In poorer countries, young children are more likely to die in the months before their mother’s death, when she is seriously ill, and also in the period after her death, according to a study by international researchers published in this week’s PLOS Medicine.
These findings are important as they highlight the urgent need for proactive and coordinated community-based interventions to support families, especially vulnerable children, when a mother becomes seriously ill, not just in the period following her death.

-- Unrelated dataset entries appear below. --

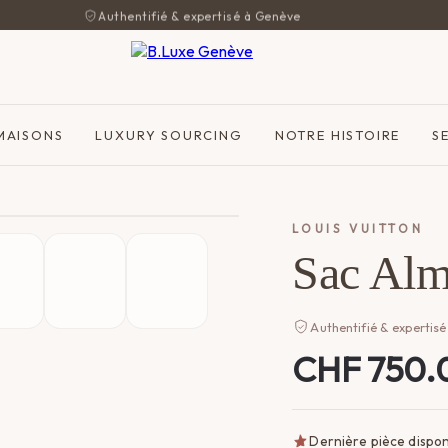
Authentifié & expertisé à Genève
MAISONS
LUXURY SOURCING
NOTRE HISTOIRE
S
LOUIS VUITTON
Sac Alm
Authentifié & expertisé
CHF
750.
Dernière pièce dispon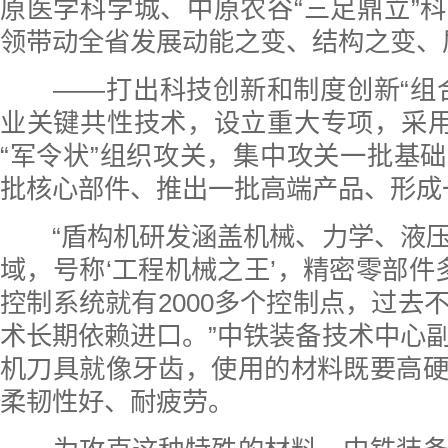
原医学科学城、中原农谷“三足鼎立”
领带动全省发展动能之变、结构之变、
——打出科技创新和制度创新“组合
业关键共性技术，设立重大专项，采用
“军令状”组织攻关，集中攻关一批基
批核心部件、推出一批高端产品、形成
“盾构机研发涵盖机械、力学、液压
域，号称‘工程机械之王’，精密零部件
控制系统就有2000多个控制点，过去
术长期依赖进口。”中铁装备技术中心
机刀具就像牙齿，使用的材料既要高
柔韧性好、耐疲劳。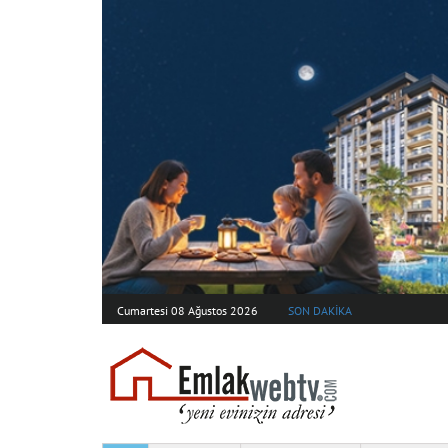
Cumartesi 08 Ağustos 2026
SON DAKİKA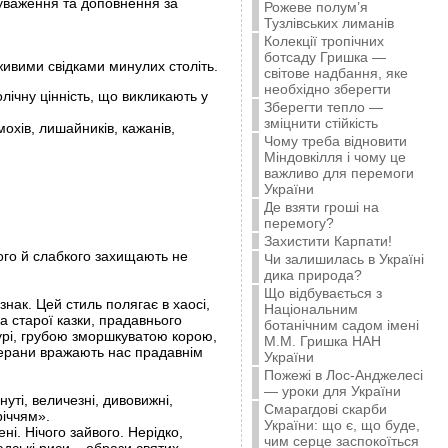
ауваження та доповнення за
Рожеве полум’я
Тузлівських лиманів
Колекції тропічних
ботсаду Гришка —
 живими свідками минулих століть.
світове надбання, яке
необхідно зберегти
лічну цінність, що викликають у
Зберегти тепло —
зміцнити стійкість
охів, лишайників, кажанів,
Чому треба відновити
Міндовкілля і чому це
важливо для перемоги
України
Де взяти гроші на
перемогу?
Захистити Карпати!
орого й слабкого захищають не
Чи залишилась в Україні
дика природа?
Що відбувається з
нак. Цей стиль полягає в хаосі,
Національним
ка старої казки, прадавнього
ботанічним садом імені
бурі, грубою зморшкуватою корою,
М.М. Гришка НАН
терани вражають нас прадавнім
України
Пожежі в Лос-Анджелесі
— уроки для України
уті, величезні, дивовижні,
Смарагдові скарби
річчям».
України: що є, що буде,
ні. Нічого зайвого. Нерідко,
чим серце заспокоїться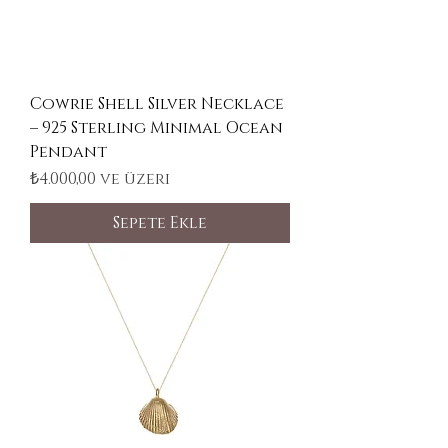
Cowrie Shell Silver Necklace
– 925 Sterling Minimal Ocean
Pendant
İndirimli Fiyat
₺4.000,00
ve üzeri
Sepete Ekle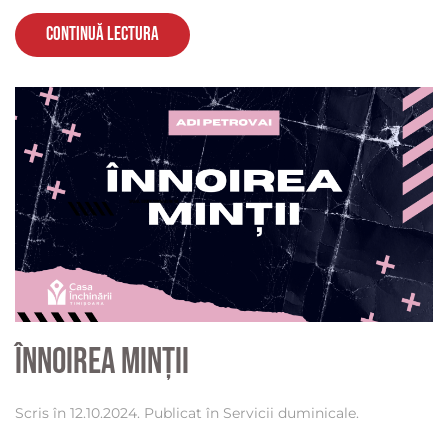
Continuă lectura
Înnoirea minții
Scris în
12.10.2024
. Publicat în
Servicii duminicale
.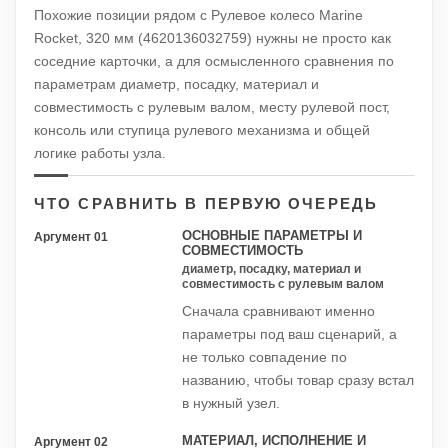
Похожие позиции рядом с Рулевое колесо Marine
Rocket, 320 мм (4620136032759) нужны не просто как
соседние карточки, а для осмысленного сравнения по
параметрам диаметр, посадку, материал и
совместимость с рулевым валом, месту рулевой пост,
консоль или ступица рулевого механизма и общей
логике работы узла.
ЧТО СРАВНИТЬ В ПЕРВУЮ ОЧЕРЕДЬ
ОСНОВНЫЕ ПАРАМЕТРЫ И
Аргумент 01
СОВМЕСТИМОСТЬ
диаметр, посадку, материал и
совместимость с рулевым валом
Сначала сравнивают именно
параметры под ваш сценарий, а
не только совпадение по
названию, чтобы товар сразу встал
в нужный узел.
МАТЕРИАЛ, ИСПОЛНЕНИЕ И
Аргумент 02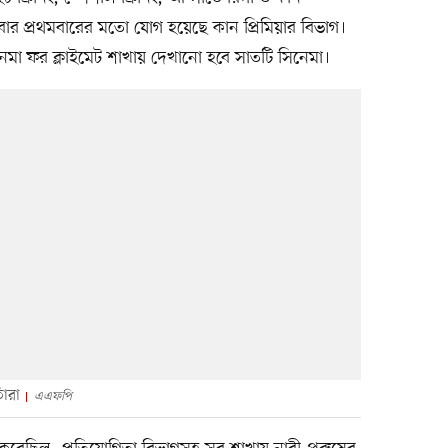
ার প্রথমবারের মতো যোগ হয়েছে কান প্রিমিয়ার বিভাগ।
েমা ফর ক্লাইমেট শাখায় দেখানো হবে সাতটি সিনেমা।
াঁরা
এএফপি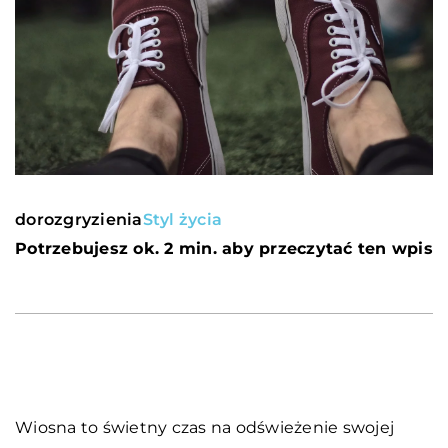
dorozgryzienia
Styl życia
Potrzebujesz ok. 2 min. aby przeczytać ten wpis
Wiosna to świetny czas na odświeżenie swojej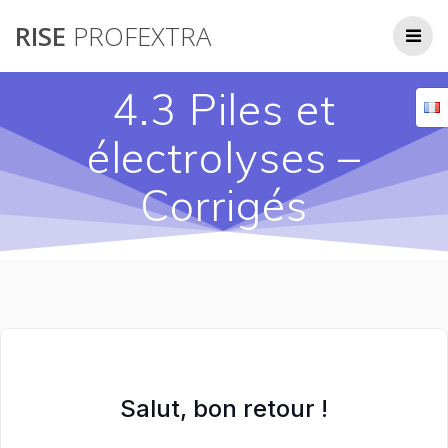
Passer
RISE
PROFEXTRA
au
contenu
4.3 Piles et
électrolyses –
Corrigés
Salut, bon retour !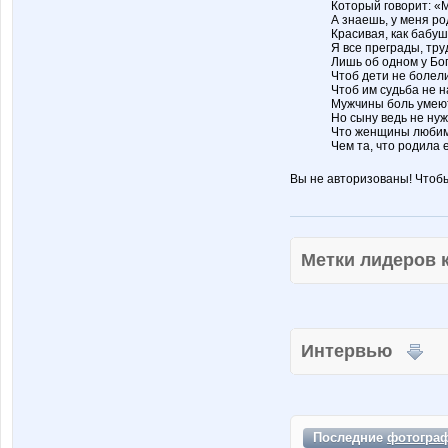
Который говорит: «М
А знаешь, у меня ро
Красивая, как бабуш
Я все преграды, тру
Лишь об одном у Бог
Чтоб дети не болели
Чтоб им судьба не 
Мужчины боль умеют
Но сыну ведь не ну
Что женщины любиме
Чем та, что родила 
Вы не авторизованы! Чтоб
Метки лидеров
Интервью
Последние
фотогра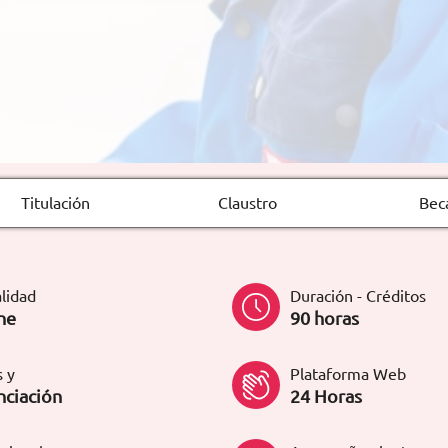
Titulación
Claustro
Bec
lidad
Duración - Créditos
ne
90 horas
 y
Plataforma Web
nciación
24 Horas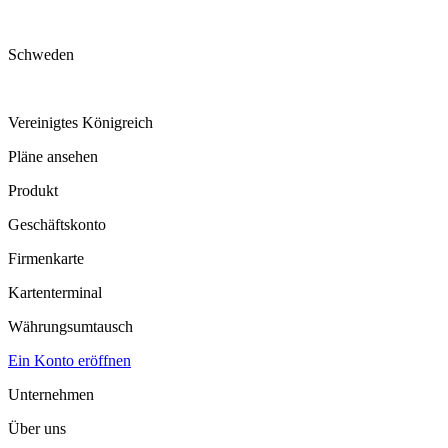
Schweden
Vereinigtes Königreich
Pläne ansehen
Produkt
Geschäftskonto
Firmenkarte
Kartenterminal
Währungsumtausch
Ein Konto eröffnen
Unternehmen
Über uns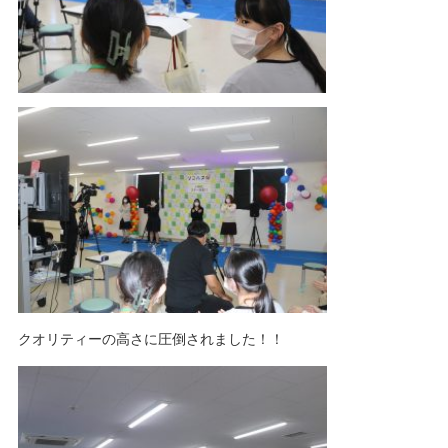
クオリティーの高さに圧倒されました！！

Research was carried out in a large socio-economically disadvantaged area in northeast South Africa near the border with Mozambique. The team, led by Samuel Clark, Alan Stein and Kathleen Kahn from Washington, Oxford, and Witwatersrand Universities, reached these conclusions by studying 15 years of information (1994-2008) during which 1,244 children died (3% of the total population studied). Data came from a health and socio-demographic surveillance system run by the MRC / Wits Rural Health and Transitions Unit, a founding member of the INDEPTH Network (http://www.indepth-network.org).
The researchers found that the period in which children are more likely to die began 6 – 11 months before their mother’s death, and importantly, there were three distinct periods with a much higher chance (odds) of death: the period 1 – 2 months before their mother’s death (7-fold increase in odds of dying), the month of her death (12-fold increase in odds of dying) and the period 1 – 2 months following her death (7-fold increase in odds of dying).
Furthermore, during the five-month period around the time of their mother’s death, children (both boys and girls) aged 0 – 6 months were about nine times more likely to die than children aged 24 – 59 months. And, children were about 1.5 times more likely to die if their mother died of an AIDS-related cause rather than some other cause of death.
The authors say: “Young children’s survival is put at substantial risk when their mothers become very ill. In particular, a period of very high risk for the child occurs in the two months prior to a mother’s death and extends for two months after. ”
They continue: “This effect is considerably greater when a mother has HIV and AIDS but the pattern is maintained for non-HIV-related causes.”
The authors add: “Proactive and coordinated community-based interventions are urgently needed to support families when a mother becomes seriously ill, as well as following her death.”